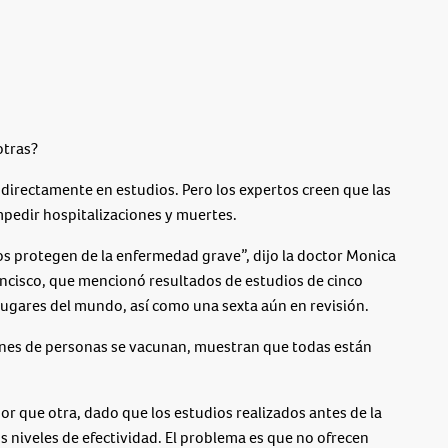
otras?
 directamente en estudios. Pero los expertos creen que las
mpedir hospitalizaciones y muertes.
os protegen de la enfermedad grave”, dijo la doctor Monica
ancisco, que mencionó resultados de estudios de cinco
lugares del mundo, así como una sexta aún en revisión.
ones de personas se vacunan, muestran que todas están
or que otra, dado que los estudios realizados antes de la
s niveles de efectividad. El problema es que no ofrecen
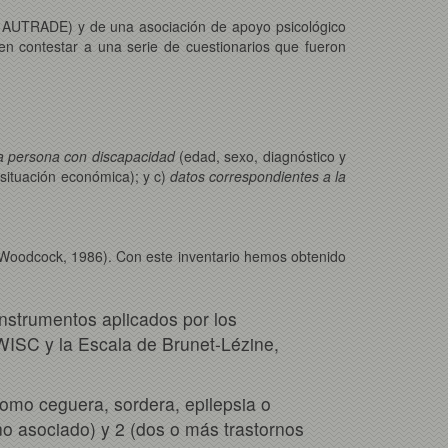
 y AUTRADE) y de una asociación de apoyo psicológico
 en contestar a una serie de cuestionarios que fueron
la persona con discapacidad
(edad, sexo, diagnóstico y
situación económica); y c)
datos correspondientes a la
y Woodcock, 1986). Con este inventario hemos obtenido
 instrumentos aplicados por los
 WISC y la Escala de Brunet-Lézine,
 como ceguera, sordera, epilepsia o
no asociado) y 2 (dos o más trastornos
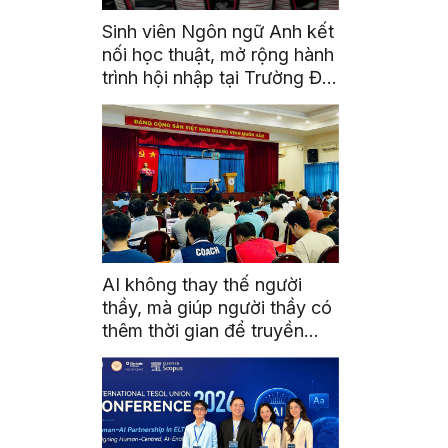
Sinh viên Ngôn ngữ Anh kết
nối học thuật, mở rộng hành
trình hội nhập tại Trường Đại
học Quốc gia Malaysia
AI không thay thế người
thầy, mà giúp người thầy có
thêm thời gian để truyền
cảm hứng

------------------------------------------------------------------------

Task to carry out. This task calls for the lines from the line containing "la persona con discapacidad" through the end of the listing, set down exactly and only, with pictures omitted.

Solved problem.
la persona con discapacidad
(edad, sexo, diagnóstico y
situación económica); y c)
datos correspondientes a la
y Woodcock, 1986). Con este inventario hemos obtenido
 instrumentos aplicados por los
 WISC y la Escala de Brunet-Lézine,
 como ceguera, sordera, epilepsia o
no asociado) y 2 (dos o más trastornos
Sinh viên Ngôn ngữ Anh kết
nối học thuật, mở rộng hành
trình hội nhập tại Trường Đại
học Quốc gia Malaysia
AI không thay thế người
thầy, mà giúp người thầy có
thêm thời gian để truyền
cảm hứng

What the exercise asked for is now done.